Using the data below, return the stretch from the line that contains "op de wagen" through the line that contains "slotakkoord voor zijn", both included, exactly as it stands and nothing beyond it.

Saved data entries
################
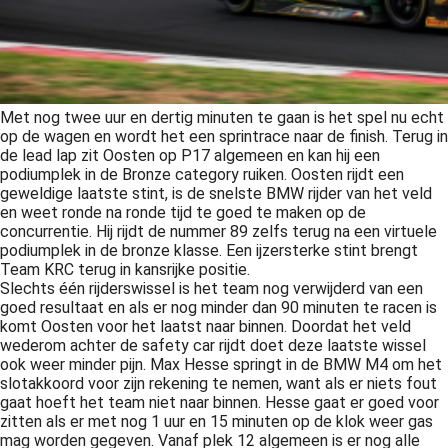
Met nog twee uur en dertig minuten te gaan is het spel nu echt
op de wagen en wordt het een sprintrace naar de finish. Terug in
de lead lap zit Oosten op P17 algemeen en kan hij een
podiumplek in de Bronze category ruiken. Oosten rijdt een
geweldige laatste stint, is de snelste BMW rijder van het veld
en weet ronde na ronde tijd te goed te maken op de
concurrentie. Hij rijdt de nummer 89 zelfs terug na een virtuele
podiumplek in de bronze klasse. Een ijzersterke stint brengt
Team KRC terug in kansrijke positie.
Slechts één rijderswissel is het team nog verwijderd van een
goed resultaat en als er nog minder dan 90 minuten te racen is
komt Oosten voor het laatst naar binnen. Doordat het veld
wederom achter de safety car rijdt doet deze laatste wissel
ook weer minder pijn. Max Hesse springt in de BMW M4 om het
slotakkoord voor zijn rekening te nemen, want als er niets fout
gaat hoeft het team niet naar binnen. Hesse gaat er goed voor
zitten als er met nog 1 uur en 15 minuten op de klok weer gas
mag worden gegeven. Vanaf plek 12 algemeen is er nog alle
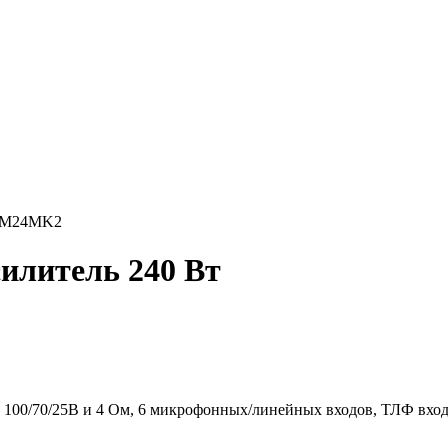
M24MK2
литель 240 Вт
100/70/25В и 4 Ом, 6 микрофонных/линейных входов, ТЛФ вход,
################
EXERCISE ANSWER
op de wagen en wordt het een sprintrace naar de finish. Terug in
de lead lap zit Oosten op P17 algemeen en kan hij een
podiumplek in de Bronze category ruiken. Oosten rijdt een
geweldige laatste stint, is de snelste BMW rijder van het veld
en weet ronde na ronde tijd te goed te maken op de
concurrentie. Hij rijdt de nummer 89 zelfs terug na een virtuele
podiumplek in de bronze klasse. Een ijzersterke stint brengt
Team KRC terug in kansrijke positie.
Slechts één rijderswissel is het team nog verwijderd van een
goed resultaat en als er nog minder dan 90 minuten te racen is
komt Oosten voor het laatst naar binnen. Doordat het veld
wederom achter de safety car rijdt doet deze laatste wissel
ook weer minder pijn. Max Hesse springt in de BMW M4 om het
slotakkoord voor zijn rekening te nemen, want als er niets fout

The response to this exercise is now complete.